Brooks writes:
Their decision not to bail out Lehman Brothers was based on a complete misreading of the economic psychology. Paulson was sick of doing bailouts. He seems to have had some sort of intuitive moral sense that it was time for some bank to pay for its mistakes. Bernanke and Geithner went along, and none of them anticipated the meltdown that followed.As I see it, there are two things wrong here:
But this is not a story of failure. It’s a story of effective muddling through. Bernanke & Co. never really got control of events. But they did avert disaster and committed only a few big blunders. In the real world, that counts as a job well done.
First, it is very difficult to speak about another's moral intuition, especially when that one was over Goldman Sachs and when he and Geithner, who was over the NY Fed, have such cozy relationships with Wall Street bank executives.
Morality is shown by consistent actions and decisions. Paulson insisted that Merrill Lynch and Bank of America merge, giving the latter a pretty hefty bailout. BofA would probably be insolvent without it, as well as Goldman Sachs.

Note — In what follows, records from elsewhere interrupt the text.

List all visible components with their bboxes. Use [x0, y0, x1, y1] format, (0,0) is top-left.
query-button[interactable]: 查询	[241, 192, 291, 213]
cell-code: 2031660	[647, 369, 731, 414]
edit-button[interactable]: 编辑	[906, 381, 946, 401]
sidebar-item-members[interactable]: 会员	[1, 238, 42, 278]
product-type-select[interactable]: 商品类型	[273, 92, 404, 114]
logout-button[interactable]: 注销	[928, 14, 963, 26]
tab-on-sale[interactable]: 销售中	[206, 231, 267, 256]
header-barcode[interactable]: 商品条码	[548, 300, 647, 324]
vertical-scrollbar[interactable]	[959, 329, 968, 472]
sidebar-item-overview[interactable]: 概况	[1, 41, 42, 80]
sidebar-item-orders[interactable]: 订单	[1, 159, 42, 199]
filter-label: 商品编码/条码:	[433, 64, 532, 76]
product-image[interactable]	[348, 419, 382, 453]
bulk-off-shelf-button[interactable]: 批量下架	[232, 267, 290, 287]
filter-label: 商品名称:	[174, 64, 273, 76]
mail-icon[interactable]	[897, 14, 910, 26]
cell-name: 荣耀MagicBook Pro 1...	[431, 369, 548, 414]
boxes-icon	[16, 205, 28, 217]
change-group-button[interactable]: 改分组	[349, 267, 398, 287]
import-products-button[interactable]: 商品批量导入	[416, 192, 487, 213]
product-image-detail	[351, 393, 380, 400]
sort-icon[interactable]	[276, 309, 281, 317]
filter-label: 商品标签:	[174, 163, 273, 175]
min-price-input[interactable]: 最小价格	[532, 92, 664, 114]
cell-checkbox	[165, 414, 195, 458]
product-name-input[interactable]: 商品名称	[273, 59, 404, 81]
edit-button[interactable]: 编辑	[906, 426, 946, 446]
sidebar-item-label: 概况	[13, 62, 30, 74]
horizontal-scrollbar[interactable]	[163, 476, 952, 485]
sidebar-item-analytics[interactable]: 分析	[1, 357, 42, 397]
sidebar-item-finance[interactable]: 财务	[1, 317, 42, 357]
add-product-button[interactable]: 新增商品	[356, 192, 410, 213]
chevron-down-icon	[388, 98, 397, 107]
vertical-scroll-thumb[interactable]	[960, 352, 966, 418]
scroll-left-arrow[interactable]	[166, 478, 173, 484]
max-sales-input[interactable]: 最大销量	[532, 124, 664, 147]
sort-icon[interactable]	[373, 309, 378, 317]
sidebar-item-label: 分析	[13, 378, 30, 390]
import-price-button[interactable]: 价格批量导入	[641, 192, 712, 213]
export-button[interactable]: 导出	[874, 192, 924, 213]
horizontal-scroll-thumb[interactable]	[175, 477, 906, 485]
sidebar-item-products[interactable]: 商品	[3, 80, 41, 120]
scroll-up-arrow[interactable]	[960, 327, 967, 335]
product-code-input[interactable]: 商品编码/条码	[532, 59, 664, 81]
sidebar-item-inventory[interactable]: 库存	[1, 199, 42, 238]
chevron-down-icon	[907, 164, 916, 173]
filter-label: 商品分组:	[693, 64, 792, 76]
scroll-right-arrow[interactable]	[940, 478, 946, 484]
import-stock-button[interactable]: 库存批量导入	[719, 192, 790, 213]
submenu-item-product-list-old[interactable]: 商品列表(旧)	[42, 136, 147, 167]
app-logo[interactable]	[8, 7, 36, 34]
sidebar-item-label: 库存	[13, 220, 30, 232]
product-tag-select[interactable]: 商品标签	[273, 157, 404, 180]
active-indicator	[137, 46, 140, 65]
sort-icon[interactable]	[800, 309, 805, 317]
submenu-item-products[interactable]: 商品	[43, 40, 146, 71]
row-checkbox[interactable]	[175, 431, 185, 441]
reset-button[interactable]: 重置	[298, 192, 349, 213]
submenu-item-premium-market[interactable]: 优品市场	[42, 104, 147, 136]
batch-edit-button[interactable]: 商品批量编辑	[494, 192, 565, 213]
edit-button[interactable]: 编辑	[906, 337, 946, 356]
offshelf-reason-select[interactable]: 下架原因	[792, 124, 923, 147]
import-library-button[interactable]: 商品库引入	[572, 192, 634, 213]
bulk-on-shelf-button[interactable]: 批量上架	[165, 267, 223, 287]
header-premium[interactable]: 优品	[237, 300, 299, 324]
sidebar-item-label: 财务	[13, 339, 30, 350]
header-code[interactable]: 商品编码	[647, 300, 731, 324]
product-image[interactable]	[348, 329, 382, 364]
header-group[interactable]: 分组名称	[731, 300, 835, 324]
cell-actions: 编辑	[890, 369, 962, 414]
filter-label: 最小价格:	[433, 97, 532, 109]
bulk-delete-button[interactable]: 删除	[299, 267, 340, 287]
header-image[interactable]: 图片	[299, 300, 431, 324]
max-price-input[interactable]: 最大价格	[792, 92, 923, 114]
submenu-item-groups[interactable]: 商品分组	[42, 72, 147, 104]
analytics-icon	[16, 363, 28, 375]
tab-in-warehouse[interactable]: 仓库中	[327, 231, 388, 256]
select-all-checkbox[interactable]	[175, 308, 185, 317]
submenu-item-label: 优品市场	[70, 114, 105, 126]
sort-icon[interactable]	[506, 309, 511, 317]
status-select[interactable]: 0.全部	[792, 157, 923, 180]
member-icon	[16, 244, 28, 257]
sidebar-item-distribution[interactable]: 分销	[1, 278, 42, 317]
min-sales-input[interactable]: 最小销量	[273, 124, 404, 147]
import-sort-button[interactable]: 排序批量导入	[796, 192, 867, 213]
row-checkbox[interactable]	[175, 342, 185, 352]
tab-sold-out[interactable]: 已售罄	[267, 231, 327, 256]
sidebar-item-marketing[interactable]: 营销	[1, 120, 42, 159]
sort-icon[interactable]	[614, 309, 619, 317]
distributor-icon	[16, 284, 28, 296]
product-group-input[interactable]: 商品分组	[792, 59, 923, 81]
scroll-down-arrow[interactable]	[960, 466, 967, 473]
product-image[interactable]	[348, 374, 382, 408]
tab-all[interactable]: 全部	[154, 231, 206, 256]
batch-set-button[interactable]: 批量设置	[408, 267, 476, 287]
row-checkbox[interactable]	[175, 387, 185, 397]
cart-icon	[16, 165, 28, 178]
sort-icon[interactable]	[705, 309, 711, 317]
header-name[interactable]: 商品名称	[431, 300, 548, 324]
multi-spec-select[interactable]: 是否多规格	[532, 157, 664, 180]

Second, it was their lack of complete oversight of these banks over many years that led to the crisis, not just merely allowing Lehman to fail, but allowing AIG to essentially become a Hedge Fund that insured Goldman Sachs, becoming too big too fail.
While Brooks is appreciated, I am with Jack Bogle, Nassim Nicholas Taleb, Arianna Huffington and Eliot Spitzer. Their words and actions have mattered most in this economic crisis.
5 comments:
It proves that the ominous fate of this economy is Keynes' Liquidity Trap.
Its consequences are a new, bigger Crash causing, this time, a real Great Depression II.
A turbulence in fluid mechanic is a chaotic state of a liquid. It Owns Most of the Proprieties of The Liquidity Trap, Origin of The Crash.
Before The Crash:
Preparing for the Crash, The Age of Turbulence. Proposes a way to profit from The Crash.
Using the yield curve as a predictor that strategy covers Treasuries, Corporate Bonds, Minerals (Oil, Precious Metals and Base Metals.) and Stocks.
Its aim is to profit from both the Asset Price Bubble and Irrational Exuberance and The Crash and Economic Depression that will necessarily ensue.
It tries, and for the time being very profitably, to accomplish Alan Greenspan Mission Impossible:
"That is mission impossible. Indeed, the international financial community has made numerous efforts in recent years to establish such oversight, but none prevented or ameliorated the crisis that began last summer.
Much as we might wish otherwise, policy makers cannot reliably anticipate financial or economic shocks or the consequences of economic imbalances.
Financial crises are characterised by discontinuous breaks in market pricing the timing of which by definition must be unanticipated - if people see them coming, then the markets arbitrage them away."
....
The clear evidence of underpricing of risk did not prod private sector risk management to tighten the reins.
In retrospect, it appears that the most market-savvy managers, although conscious that they were taking extraordinary risks, succumbed to the concern that unless they continued to "get up and dance", as ex-Citigroup CEO Chuck Prince memorably put it, they would irretrievably lose market share.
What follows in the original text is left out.